====== PROVIDED DATA ======
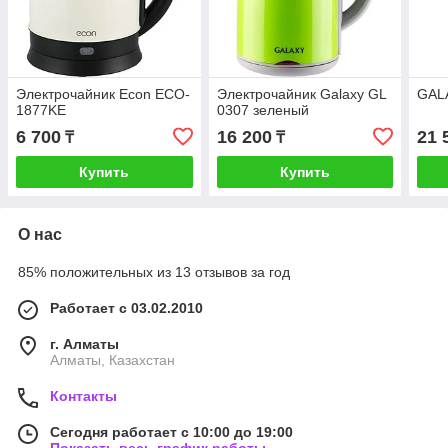
Электрочайник Econ ECO-
Электрочайник Galaxy GL
GAL
1877KE
0307 зеленый
6 700
16 200
21 
₸
₸
Купить
Купить
О нас
85% положительных из 13 отзывов за год
Работает с 03.02.2010
г. Алматы
Алматы, Казахстан
Контакты
Сегодня работает с 10:00 до 19:00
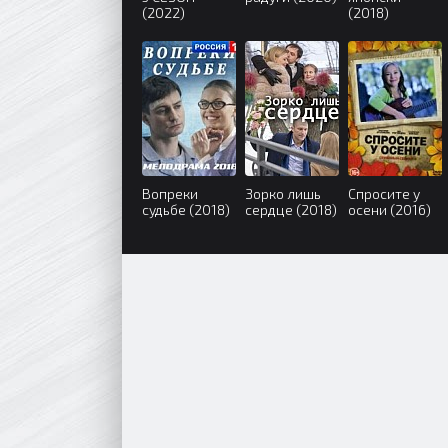
(2022)
(2018)
Вопреки
Зорко лишь
Спросите у
судьбе (2018)
сердце (2018)
осени (2016)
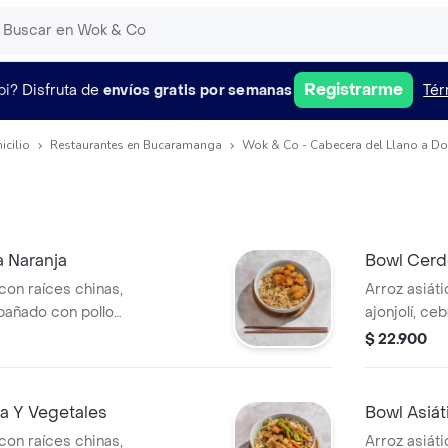
Registrarme
pi?
Disfruta de
envíos gratis por semanas
Tér
icilio
Restaurantes en Bucaramanga
Wok & Co - Cabecera del Llano a Do
a Naranja
Bowl Cerd
con raíces chinas,
Arroz asiáti
mpañado con pollo
ajonjolí, c
nja.
panko y sals
$ 22.900
na Y Vegetales
Bowl Asiát
con raíces chinas,
Arroz asiáti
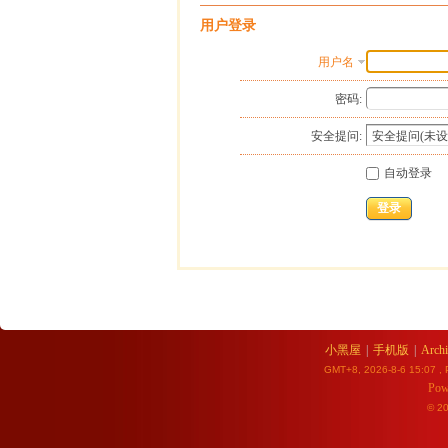
用户登录
用户名
密码:
安全提问:
自动登录
登录
小黑屋
|
手机版
|
Archi
GMT+8, 2026-8-6 15:07
, 
Pow
© 2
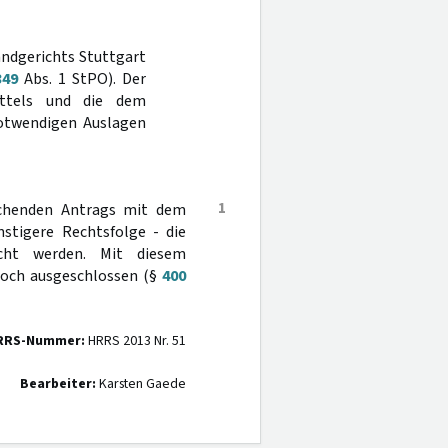
andgerichts Stuttgart
349
Abs. 1 StPO). Der
ittels und die dem
otwendigen Auslagen
1
reichenden Antrags mit dem
stigere Rechtsfolge - die
cht werden. Mit diesem
edoch ausgeschlossen (§
400
RRS-Nummer:
HRRS 2013 Nr. 51
Bearbeiter:
Karsten Gaede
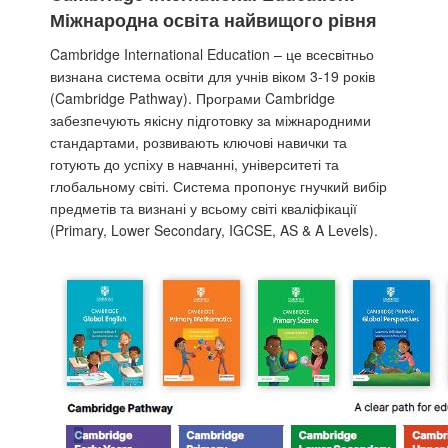
Міжнародна освіта найвищого рівня
Cambridge International Education – це всесвітньо
визнана система освіти для учнів віком 3-19 років
(Cambridge Pathway). Програми Cambridge
забезпечують якісну підготовку за міжнародними
стандартами, розвивають ключові навички та
готують до успіху в навчанні, університеті та
глобальному світі. Система пропонує гнучкий вибір
предметів та визнані у всьому світі кваліфікації
(Primary, Lower Secondary, IGCSE, AS & A Levels).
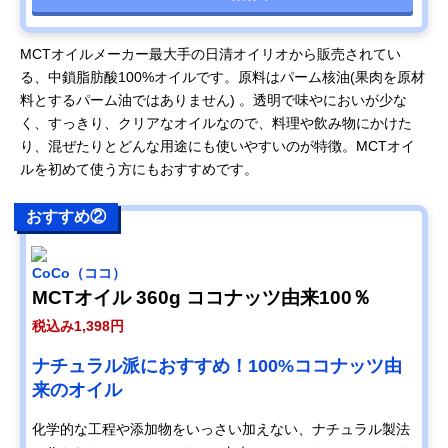
MCTオイルメーカー最大手の日清オイリオから販売されてい
る、中鎖脂肪酸100%オイルです。原料はパーム核油(果肉を原材
料とするパーム油ではありません) 。透明で味やにおいが少な
く、すっきり、クリアなオイルなので、料理や飲み物にかけた
り、混ぜたりとどんな用途にも使いやすいのが特徴。MCTオイ
ルを初めて使う方にもおすすめです。
おすすめ②
CoCo（ココ）
MCTオイル 360g ココナッツ由来100％
税込み1,398円
ナチュラル派におすすめ！100%ココナッツ由
来のオイル
化学的な工程や添加物をいっさい加えない、ナチュラル製法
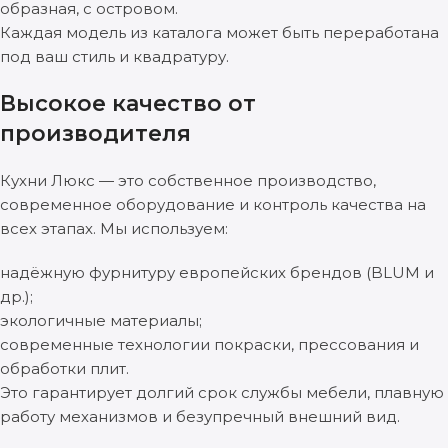
образная, с островом.
Каждая модель из каталога может быть переработана
под ваш стиль и квадратуру.
Высокое качество от
производителя
Кухни Люкс — это собственное производство,
современное оборудование и контроль качества на
всех этапах. Мы используем:
надёжную фурнитуру европейских брендов (BLUM и
др.);
экологичные материалы;
современные технологии покраски, прессования и
обработки плит.
Это гарантирует долгий срок службы мебели, плавную
работу механизмов и безупречный внешний вид.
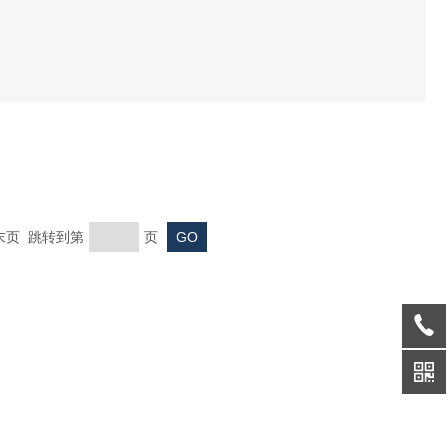
 末页 跳转到第
页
======
WHAT YOU WILL DO: The reply should hold the entries above from the line with "(Primary, Lower Secondary, IGCSE, AS" to the line with "образная, с островом.", duplicated exactly, pictures excluded.

ANSWER FOR THIS EXERCISE:
(Primary, Lower Secondary, IGCSE, AS & A Levels).
MCTオイルメーカー最大手の日清オイリオから販売されてい
る、中鎖脂肪酸100%オイルです。原料はパーム核油(果肉を原材
料とするパーム油ではありません) 。透明で味やにおいが少な
く、すっきり、クリアなオイルなので、料理や飲み物にかけた
り、混ぜたりとどんな用途にも使いやすいのが特徴。MCTオイ
ルを初めて使う方にもおすすめです。
おすすめ②
CoCo（ココ）
MCTオイル 360g ココナッツ由来100％
税込み1,398円
ナチュラル派におすすめ！100%ココナッツ由
来のオイル
化学的な工程や添加物をいっさい加えない、ナチュラル製法
образная, с островом.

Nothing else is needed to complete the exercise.